Friday 26 June 2015

Notes (1)


(1) Christof Koch Admits There's a Mind-Body Problem

Even hardcore “reductionists” admit that there's a problem with providing a scientific account of subjective states.

For example, Koch admitted to John Horgan that

all science can do is provide a detailed map of the physical processes that correlate with different subjective states” (182).

Moreover, Koch said: “I don't see how any science can explain [the mind-body problem].”

Koch admitted it's a problem. Or perhaps he simply responded without thinking to Horgan's use of the phrase “mind-body problem”. In other words, it isn't a problem as such, only something that can't be achieved. (Though isn't that a good definition of a problem?) In addition, perhaps this particular expression of the “problem” is simply a conceptual or theoretical impossibility. In other words, it's impossible in principle to offer more that the “physical processes that correlate with different subjective states”. What more can be offered? What else is there?

(2) Consciousness is Off-limits to Science

Daniel Dennett gives a rather simple and commonsensical explanation as to why so many people are never satisfied with any - or even all - theories of consciousness/mind. He says that “[w]e can't explain anything to everyone's satisfaction”. And then Horgan gives some examples.

He says that “many people are dissatisfied with science's explanations of, say, photosynthesis or biological reproduction” (179). However, it's still the case, Dennett says, that “the sense of mystery is gone from photosynthesis or reproduction”.

This isn't to say that Dennett's theory of consciousness is rejected for these reasons. Or that all of them are rejected for these reasons. However, regardless of Dennett's own theories, this may explain the problem which many people have with all theories of consciousness. Perhaps they don't think what Dennett calls the “mystery” has been truly solved. More tellingly, many don't want the mystery of consciousness to be solved. Or, as Dennett himself says about Colin McGinn and other 'mysterians', they “don't want consciousness to fall to science”. They also “like the idea that this is off-limits to science”. But when they think or say this (if they ever do admit it), then they aren't really doing either science or philosophy: they're doing religion, morality or even politics.

(3) Alan Turing & Computers which Learn

In the 1940s Alan Turing tried to create a machine with “intuition” or with “initiative”. He attempted to achieve this by introduction a random element into the machine or computer.

This has been achieved.

To put it how John Horgan puts it:

Proponents of artificial intelligence rebut Penrose's Godel argument by contending that one can always design a computer to broaden its own base of axioms to solve a new problem; in fact, such learning algorithms are rather common (although they are still extremely crude in comparison to the human mind).” (177)

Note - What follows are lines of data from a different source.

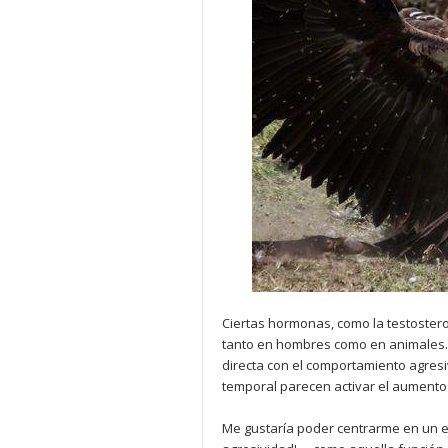
Ciertas hormonas, como la testoste
tanto en hombres como en animales. 
directa con el comportamiento agresi
temporal parecen activar el aumento
Me gustaría poder centrarme en un e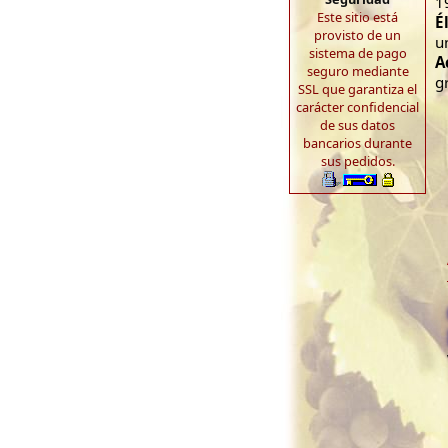
1
Este sitio está
É
provisto de un
u
sistema de pago
A
seguro mediante
gr
SSL que garantiza el
carácter confidencial
de sus datos
bancarios durante
sus pedidos.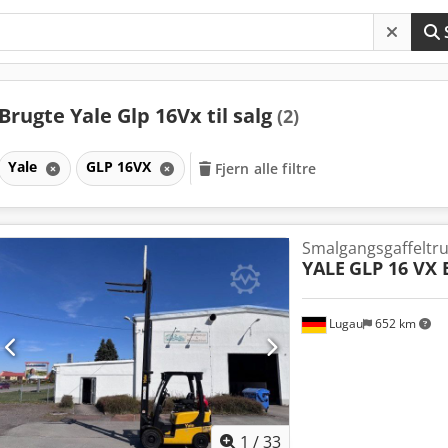
Brugte Yale Glp 16Vx til salg
(2)
Yale
GLP 16VX
Fjern alle filtre
Smalgangsgaffeltr
YALE
GLP 16 VX 
Lugau
652 km
1
/
33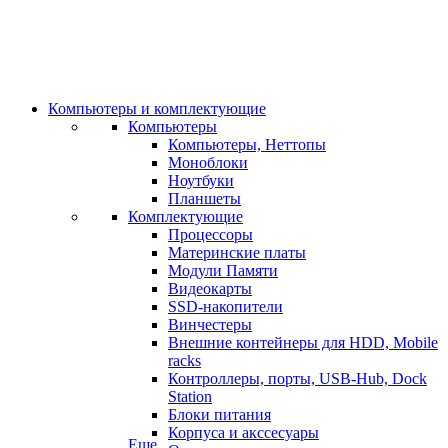
Компьютеры и комплектующие
Компьютеры
Компьютеры, Неттопы
Моноблоки
Ноутбуки
Планшеты
Комплектующие
Процессоры
Материнские платы
Модули Памяти
Видеокарты
SSD-накопители
Винчестеры
Внешние контейнеры для HDD, Mobile
racks
Контроллеры, порты, USB-Hub, Dock
Station
Блоки питания
Корпуса и акссесуары
Еще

Of course even though there are computers which contain axioms which enable them to solve their own problems by broadening their own base of axioms (learning algorithms), that may not mean that this automatically refutes Penrose's “Godel argument”. Or, alternatively, that it actually displays genuine artificial intelligence. It does mean, however, that computers learn. What else could it be called other than learning? Still, can it be called 'artificial intelligence'? Of course it can; though that would depend – as it always does – on definitions. Does it mean that a computer is conscious? I would intuitively say: absolutely not!

Added to this one can add the examples which Daniel Dennett offers. He says that there are

software-writing programmes and software-debugging programmes and code that heals itself, you create new artefacts that have a life of their own” (180).

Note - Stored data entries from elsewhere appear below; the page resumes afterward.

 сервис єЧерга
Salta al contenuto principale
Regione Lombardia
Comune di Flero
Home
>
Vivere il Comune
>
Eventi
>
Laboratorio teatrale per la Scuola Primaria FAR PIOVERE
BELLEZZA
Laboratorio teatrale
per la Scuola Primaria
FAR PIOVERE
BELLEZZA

(4) Subjective States: Functional & Physical States

John Horgan wrote the following words in 1996 (or at least that's when the book was first published):

Given the rate at which neuroscientists are learning about it, within a few decades they may have a highly effective map of the brain, one that correlates specific neural processes to specific mental functions – including consciousness as defined by Crick and Koch.” (188)

Well, we are nearly two decades on from 1996: has this been achieved? Have neuroscientists been able to “correlate specific neural processes to specific mental functions”? Which functions is Horgan referring to? Seeing a blue object? Making the calculation 2 + 2 = 4? Finding one's way around a cluttered room? Or even listening to Brian Ferneyhough?

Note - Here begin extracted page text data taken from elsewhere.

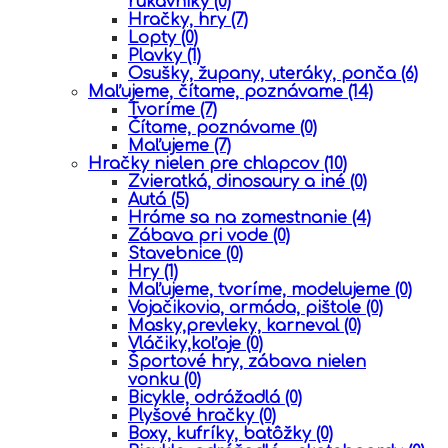
rukávniky
(0)
Hračky, hry
(7)
Lopty
(0)
Plavky
(1)
Osušky, župany, uteráky, ponča
(6)
Maľujeme, čítame, poznávame
(14)
Tvoríme
(7)
Čítame, poznávame
(0)
Maľujeme
(7)
Hračky nielen pre chlapcov
(10)
Zvieratká, dinosaury a iné
(0)
Autá
(5)
Hráme sa na zamestnanie
(4)
Zábava pri vode
(0)
Stavebnice
(0)
Hry
(1)
Maľujeme, tvoríme, modelujeme
(0)
Vojačikovia, armáda, pištole
(0)
Masky,prevleky, karneval
(0)
Vláčiky,koľaje
(0)
Športové hry, zábava nielen
vonku
(0)
Bicykle, odrážadlá
(0)
Plyšové hračky
(0)
Boxy, kufríky, batôžky
(0)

Clearly these correlations between mental functions and neural processes (bits of the brain) don't immediately bring on board “subjective states” or consciousness. Nonetheless, they all involve subjective states and consciousness. Even a mental calculation clearly involves subjective states and consciousness. A mental computation - if not the equation itself - will even involve subjective states and what philosophers call qualia. Nonetheless, they can be studied as functions and as correlations with neuronal states and processes. Consciousness and subjective states are another, if related, problem.